- _EXERCISE OBJECTIVE_
Write out the records below exactly as they appear, skipping each picture.

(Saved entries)
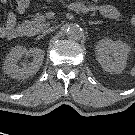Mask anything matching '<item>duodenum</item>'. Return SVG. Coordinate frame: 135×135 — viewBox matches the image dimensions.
<instances>
[{
    "instance_id": "obj_1",
    "label": "duodenum",
    "mask_w": 135,
    "mask_h": 135,
    "mask_svg": "<svg viewBox=\"0 0 135 135\" xmlns=\"http://www.w3.org/2000/svg\"><path fill=\"white\" fill-rule=\"evenodd\" d=\"M24 34H25V32H24L23 29L17 28V29H16V33H15V35L13 36V38H14V37H15V38L21 37V36H23Z\"/></svg>"
}]
</instances>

- _ANSWER SPACE_
Mask anything matching '<item>duodenum</item>'. Return SVG. Coordinate frame: 135×135 — viewBox matches the image dimensions.
<instances>
[{
    "instance_id": "obj_1",
    "label": "duodenum",
    "mask_w": 135,
    "mask_h": 135,
    "mask_svg": "<svg viewBox=\"0 0 135 135\" xmlns=\"http://www.w3.org/2000/svg\"><path fill=\"white\" fill-rule=\"evenodd\" d=\"M24 34H25V32H24L23 29L17 28V29H16V33H15V35L13 36V38H14V37H15V38L21 37V36H23Z\"/></svg>"
}]
</instances>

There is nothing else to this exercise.